Recently restored as artistic director of the Actors’ Gang, the company he helped found in 1981, Tim Robbins has selected two plays to run in repertory that are purposefully self-conscious and are, at least in part, about the theater itself. It’s as if Robbins felt the need for the company to turn inward, to re-examine its social and aesthetic objectives by investigating works that questioned the theatrical purpose in different contexts. The first, directed by George Bigot, was Chekhov’s “The Seagull,” and Robbins himself has directed its companion, “Mephisto,” based on the novel by Klaus Mann and adapted by Ariane Mnouchkine. One must hope that members of the company find deep meaning in these solipsistic presentations that will pay off later, because in the case of “Mephisto,” the result is shrill and tedious.
It may in part be a case of the wrong play at the wrong moment. After Sept. 11, almost all plays, particularly those dealing with politics and history, take on a changed resonance. Some that weren’t relevant before become so, while others seem mired in an era that’s past. “Mephisto” falls into this latter category, engaging in debates — capitalism vs. communism, working for change from inside the system vs. outside, compromising one’s artistic principles for the sake of success — that seem like the conflicts of another time and place, not the ones currently confronting the artistic community or the public in general.
The central figure in the Faustian “Mephisto” is actor Hendrik Hofgen (Ned Bellamy), a leading player with a Hamburg theater company who announces happily in the opening moments that Hitler’s coup attempt of 1923 has failed and that the would-be dictator has been jailed. By the end of the play, 10 years later, he has become Hitler’s lackey, the greatest star of the German stage and a wreck of a man.
His colleagues who refused to compromise, such as the devout communist Otto Ulrich (V. J. Foster), the more politically moderate director Magnus Gottchalk (Brian Powell), even the National Socialist believer Hans Miklas (Joseph Grimm), have at least retained their dignity.

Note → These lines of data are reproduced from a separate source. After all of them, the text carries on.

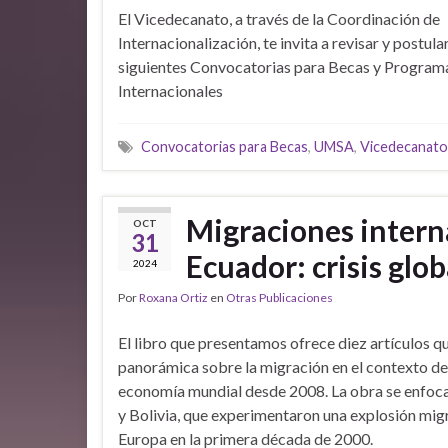
El Vicedecanato, a través de la Coordinación de
Internacionalización, te invita a revisar y postular
siguientes Convocatorias para Becas y Program
Internacionales
Convocatorias para Becas
,
UMSA
,
Vicedecanato
Migraciones interna
OCT
31
Ecuador: crisis glob
2024
Por
Roxana Ortiz
en
Otras Publicaciones
El libro que presentamos ofrece diez artículos 
panorámica sobre la migración en el contexto de 
economía mundial desde 2008. La obra se enfoca
y Bolivia, que experimentaron una explosión migr
Europa en la primera década de 2000.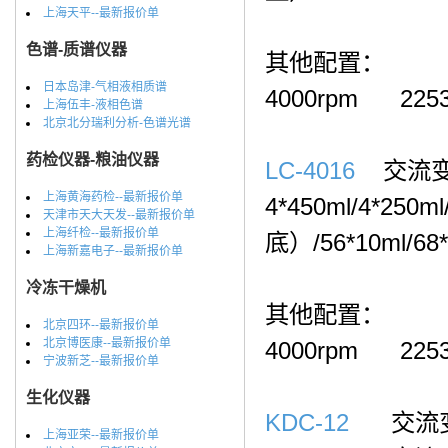
上海天平--最新报价单
色谱-质谱仪器
其他配置：
日本岛津-气相液相质谱
4000rpm 22
上海伍丰-液相色谱
北京北分瑞利分析-色谱光谱
药检仪器-粮油仪器
LC-4016
交流变频
上海黄海药检--最新报价单
4*450ml/4*250
天津市天大天发--最新报价单
上海纤检--最新报价单
底）/56*10ml/6
上海新嘉电子--最新报价单
冷冻干燥机
其他配置：
北京四环--最新报价单
北京博医康--最新报价单
4000rpm 22
宁波新芝--最新报价单
生化仪器
KDC-12
交流变频电
上海亚荣--最新报价单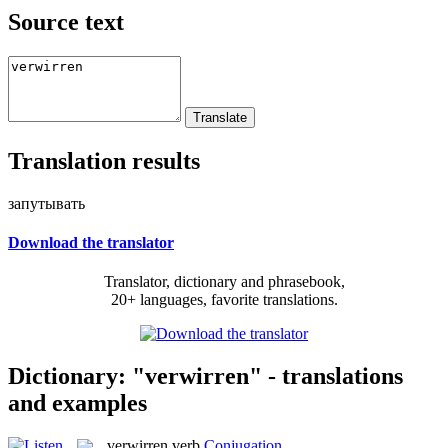
Source text
Translation results
запутывать
Download the translator
Translator, dictionary and phrasebook,
20+ languages, favorite translations.
Dictionary: "verwirren" - translations
and examples
verwirren
verb
Conjugation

The reason for the shrillness of this piece is that the characters are defined by their politics and not the other way around. The slightly Brechtian style that Robbins employs, in which it feels that characters are giving speeches even when they’re not, makes this even more obvious. It works for some of the performances — Patti Tippo is delightful and believable as the bigger-than-life Jewish actress — but it inhibits others. Bellamy’s performance is too one-note to make the subtleties of the character’s arc work.
The best moments in “Mephisto” involve the underground theater movement, a radical theater referred to as a Peppermill, addressing the immediate politics of the moment. Presented in a wonderfully stylized comic format, these pieces are too few and far between, but they do inject needed life into this overlong eveningfilled with a stale sentimentalism and peppered with pretentiousness.